Part of the S.F. Masterworks series
The year is 1998, the world is a growing nightmare of desperation, of uncontrollable pollution and increasing social unrest.
In Cambridge, two scientists experiment with tachyons - subatomic particles that travel faster than the speed of light and, therefore, according to the Theory of Relativity, may move backwards in time. Their plan is to signal a warning to the previous generation. In 1962, a young Californian scientist, Gordon Bernstein, finds his experiments are being spoiled by unknown interference.
As he begins to suspect something near the truth it becomes a race against time - the world is collapsing and will only be saved if Gordon can decipher the message in time. Winner of the Nebula Award for best novel, 1980 Winner of the John W.

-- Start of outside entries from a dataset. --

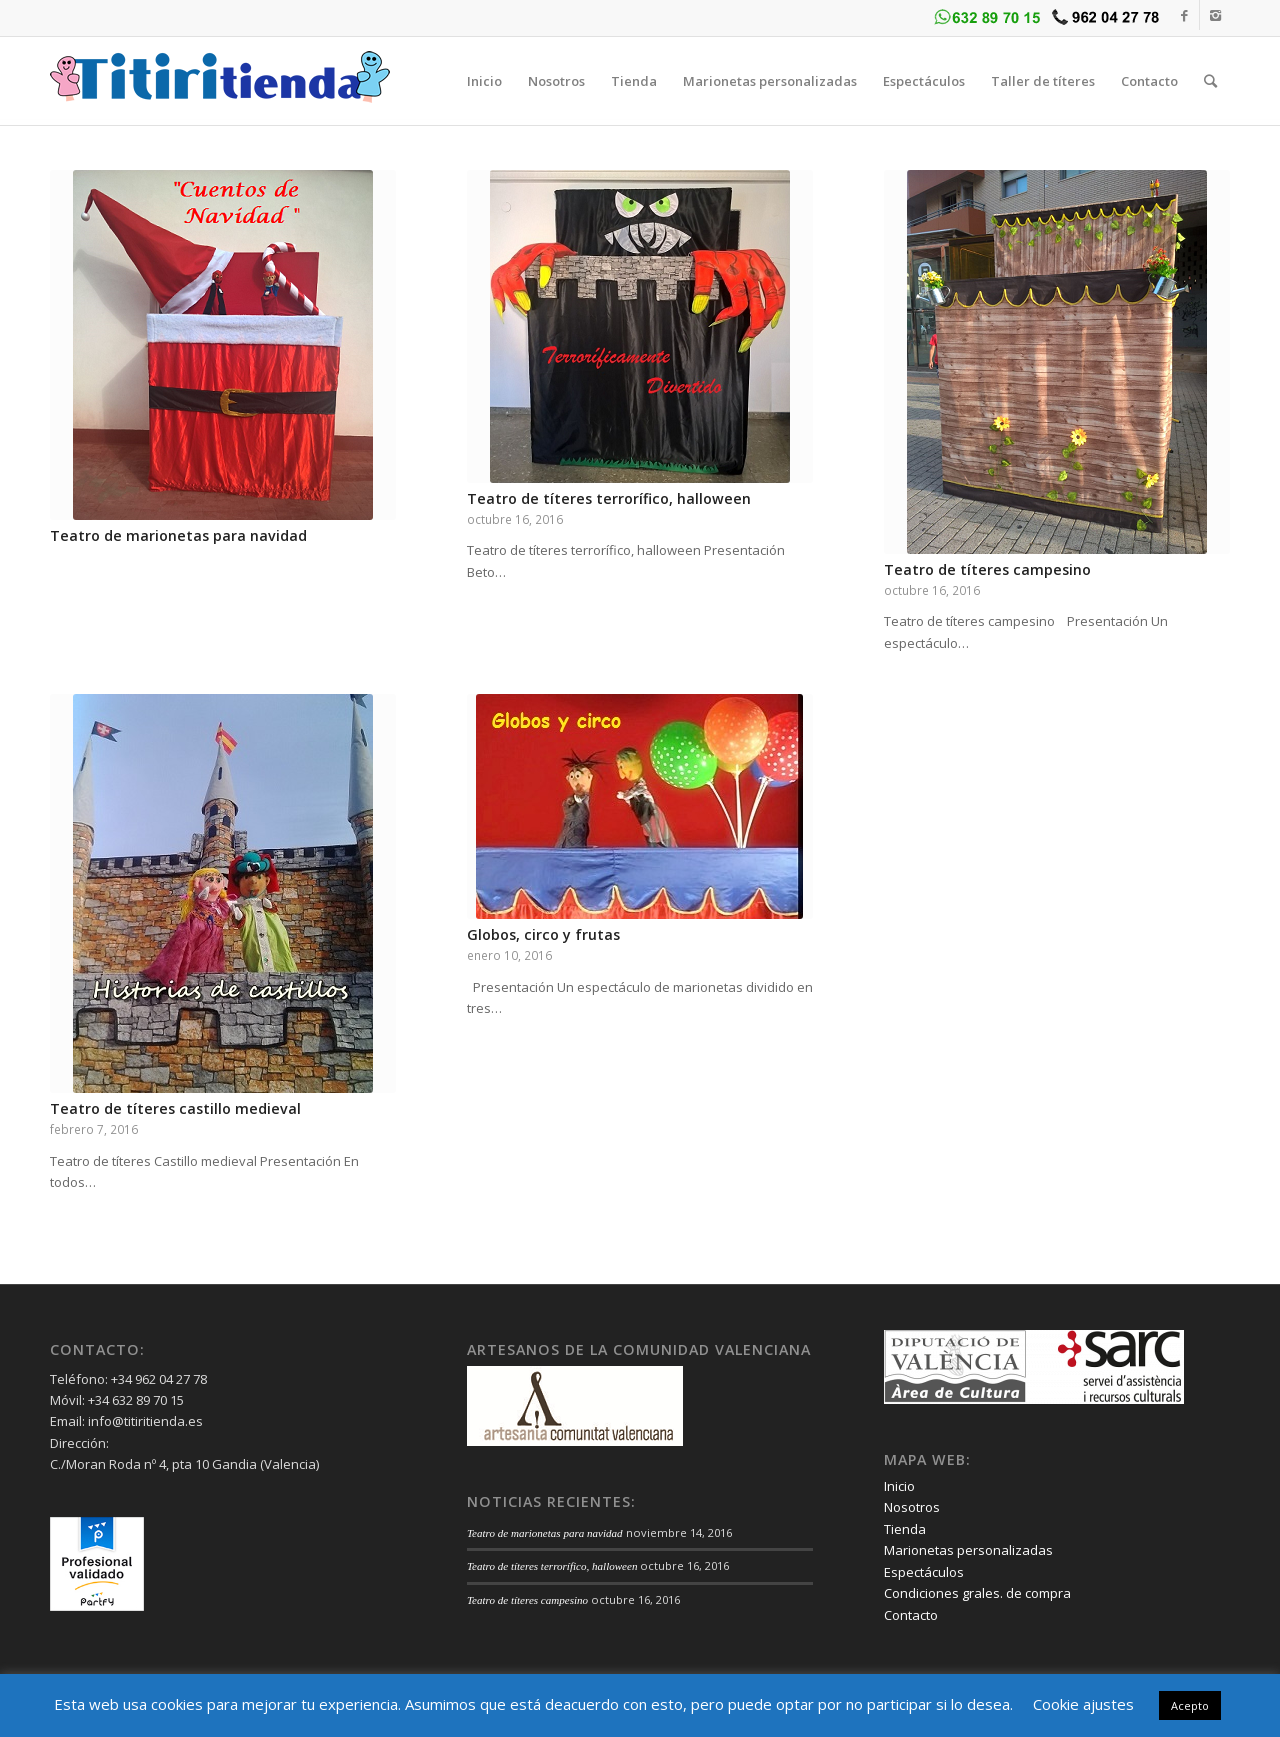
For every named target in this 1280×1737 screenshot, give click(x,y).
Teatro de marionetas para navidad (178, 535)
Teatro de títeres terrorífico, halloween (609, 498)
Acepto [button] (1190, 1705)
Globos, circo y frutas (543, 934)
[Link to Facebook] (1184, 15)
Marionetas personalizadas (968, 1550)
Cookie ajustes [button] (1083, 1704)
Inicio (899, 1486)
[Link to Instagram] (1215, 15)
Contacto (911, 1615)
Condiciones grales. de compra (977, 1593)
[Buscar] (1210, 81)
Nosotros (912, 1507)
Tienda (905, 1529)
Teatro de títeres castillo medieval (175, 1108)
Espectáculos (924, 1572)
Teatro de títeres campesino (987, 569)
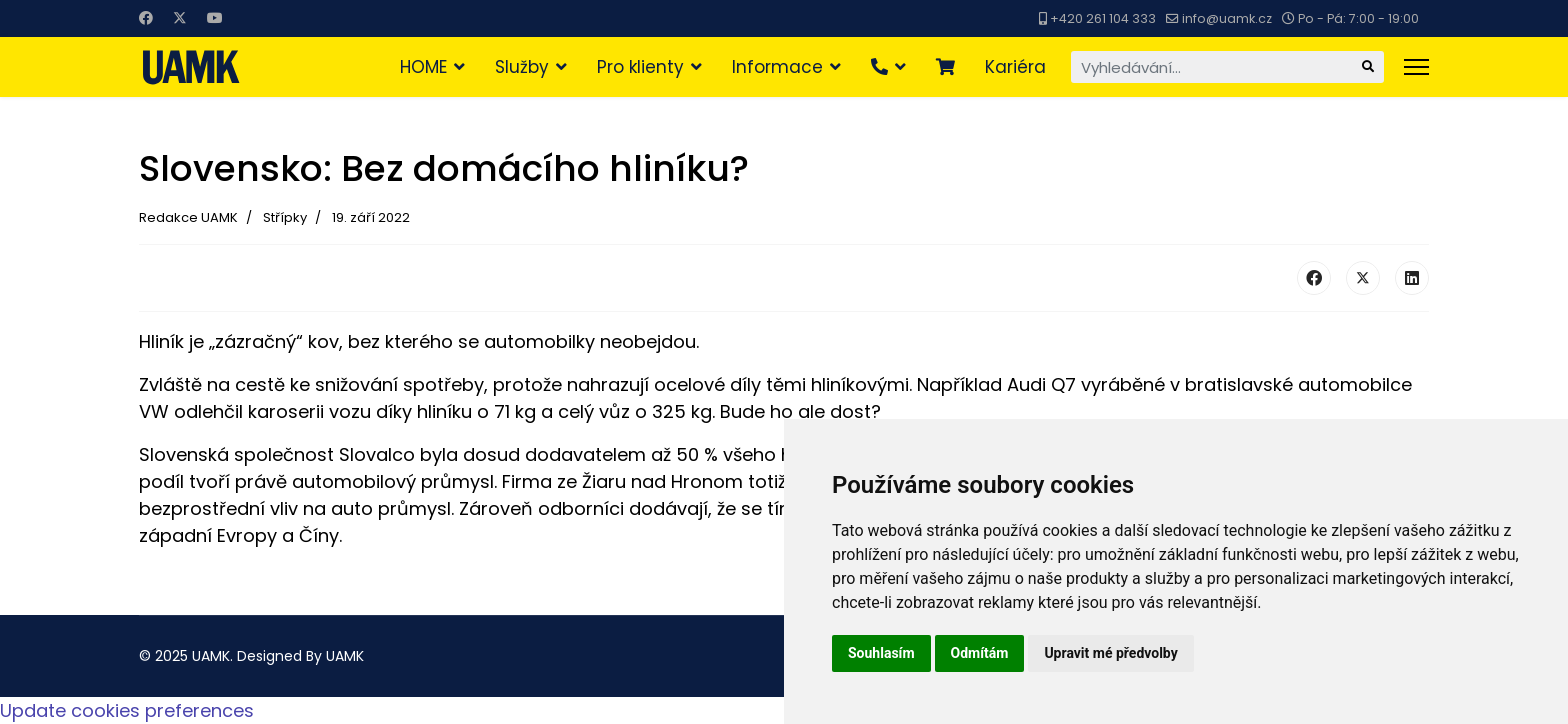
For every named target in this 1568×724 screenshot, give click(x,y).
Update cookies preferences (127, 710)
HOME (423, 67)
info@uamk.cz (1227, 18)
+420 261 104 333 (1103, 18)
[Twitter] (180, 18)
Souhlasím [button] (881, 653)
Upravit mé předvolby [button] (1110, 653)
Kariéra (1015, 67)
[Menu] (1416, 67)
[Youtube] (215, 18)
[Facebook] (146, 18)
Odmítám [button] (980, 653)
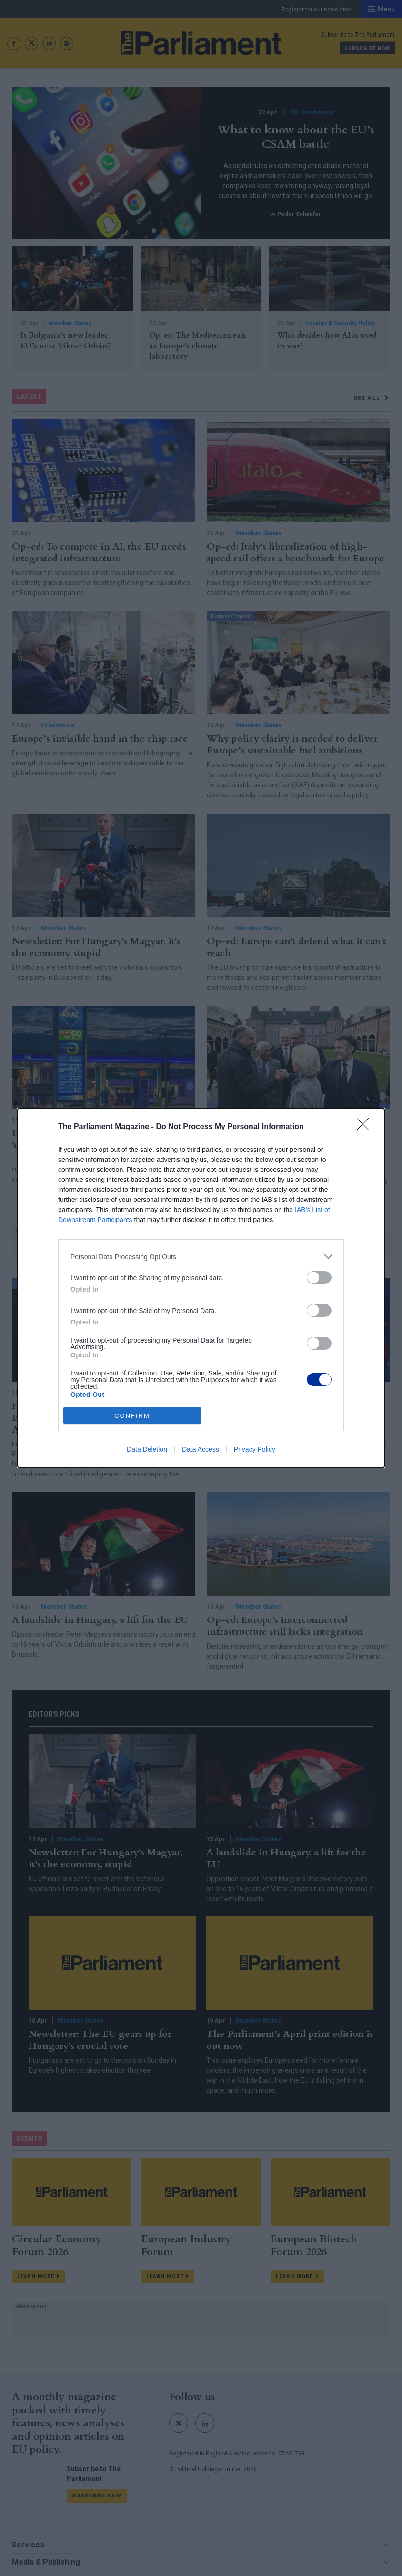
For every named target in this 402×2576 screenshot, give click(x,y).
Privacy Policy (254, 1449)
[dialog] (201, 1288)
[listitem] (201, 1257)
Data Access (200, 1449)
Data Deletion (147, 1449)
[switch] (319, 1277)
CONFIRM (132, 1415)
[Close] (366, 1127)
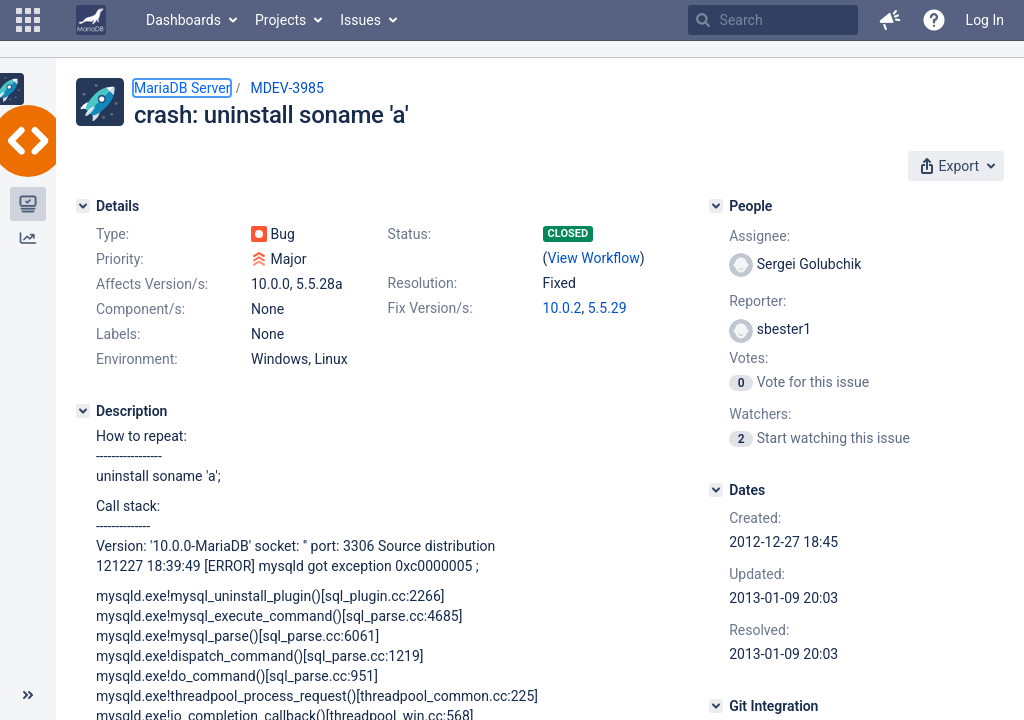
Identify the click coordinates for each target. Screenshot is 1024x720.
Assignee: (759, 236)
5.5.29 (607, 308)
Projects (280, 20)
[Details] (83, 206)
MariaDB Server (182, 88)
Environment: (137, 359)
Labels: (118, 334)
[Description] (83, 411)
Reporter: (757, 301)
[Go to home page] (91, 20)
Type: (112, 234)
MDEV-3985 (286, 88)
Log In (985, 20)
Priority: (120, 259)
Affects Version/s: (152, 284)
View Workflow (594, 258)
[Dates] (716, 490)
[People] (716, 206)
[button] (28, 20)
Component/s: (140, 309)
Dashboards (183, 20)
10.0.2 (562, 308)
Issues (360, 20)
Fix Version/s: (430, 308)
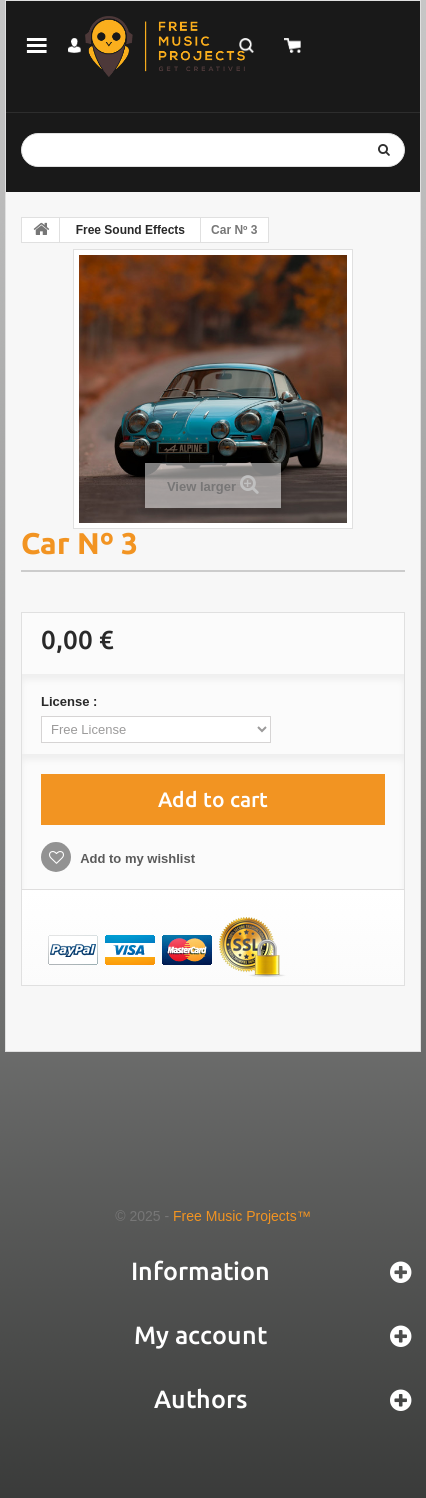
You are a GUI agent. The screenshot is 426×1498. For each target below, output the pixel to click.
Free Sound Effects (130, 230)
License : (71, 701)
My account (200, 1335)
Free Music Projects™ (242, 1216)
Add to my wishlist (136, 858)
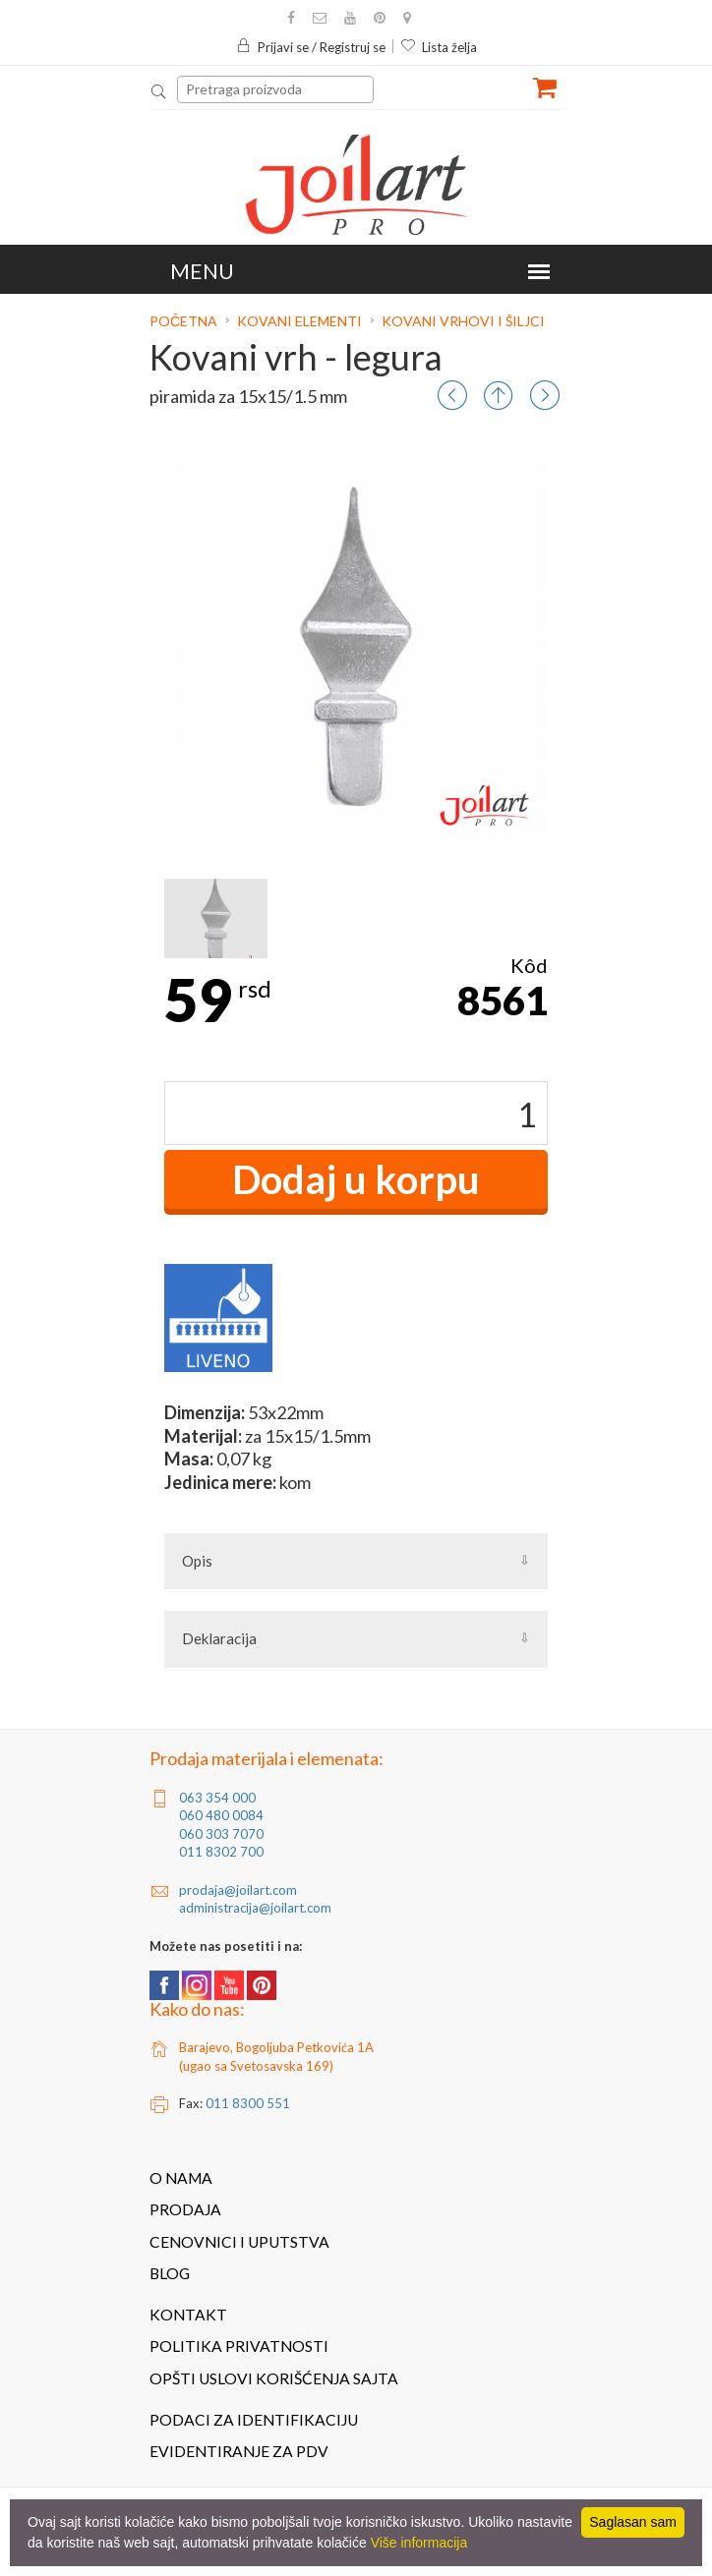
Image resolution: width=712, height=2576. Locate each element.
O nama (180, 2178)
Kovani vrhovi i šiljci (463, 321)
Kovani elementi (299, 321)
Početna (184, 321)
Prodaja (185, 2209)
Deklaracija (219, 1638)
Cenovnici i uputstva (239, 2242)
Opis (197, 1561)
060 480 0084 (221, 1815)
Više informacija (419, 2542)
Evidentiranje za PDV (238, 2451)
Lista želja (438, 47)
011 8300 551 (248, 2103)
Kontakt (188, 2314)
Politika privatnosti (238, 2346)
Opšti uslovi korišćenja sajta (273, 2378)
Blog (169, 2273)
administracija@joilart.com (255, 1908)
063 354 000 (217, 1797)
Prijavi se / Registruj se (311, 47)
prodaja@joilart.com (238, 1890)
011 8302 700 (221, 1852)
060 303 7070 (221, 1834)
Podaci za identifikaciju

Campbell Award for best novel, 1981 Winner of the BSFA Award for best novel, 1980
- Format: Paperback
- Pages: 416 pages
- Publisher: Orion Publishing Co
- Publication Date: 09/03/2000
- Category: Science fiction
- ISBN: 9781857989359
Showing 1 - 1 of 1 reviews.
Review by iamza
I usually hate time travel stories because they make my head hurt, but this one makes a pleasant change from the norm. It's not people travelling back through time, and requiring some FTL technobabble device, but messages streamed through time by means of already FTL tachyon particles.The story is told through the eyes of two sets of scientists. One team is based in Cambridge in the late nineties, in a world which is falling apart. The earth's climate has changed, algal blooms caused by pesticides are wreaking havoc on the oceans, and civilization is slowly starting to crumble under the pressure of sustained ecological chaos. The second team, consisting mostly of physicist Gordon Bernstein, is based in La Jolla, California in the early sixties. It's interesting to compare and contrast between the two worlds: Gordon is an assistant professor at La Jolla, hungry for promotion and his chance to procure tenure. As with many of the greatest discoveries, his scientific breakthrough comes quite by accident: Bernstein and Cooper, his assistant, are running a series of experiments whose results are plagued by seemingly random noise. It is only when Bernstein analyzes the noise more completely that he realizes what he has found, and then he faces an uphill struggle to persuade his peers that he has found something worthy of further study. Renfrew and Markham, by contrast, come across as much older and more worn. They're not at the start of their scientific careers, searching for glory and acclaim or to gain a quick promotion. Rather, their experiments offer hope, a last chance measure to stop the environmental disaster unfolding in their time before it has a chance to overshoot. One of the things that I like most about this novel is the detailing of everyday academic life. The idea that a brilliant scientific discovery might be put on hold or pooh-poohed by the academic community at large because of departmental politics, or that one should refrain from publishing anything the slightest bit controversial because it might impact your standing amongst your fellow peers felt horribly familiar.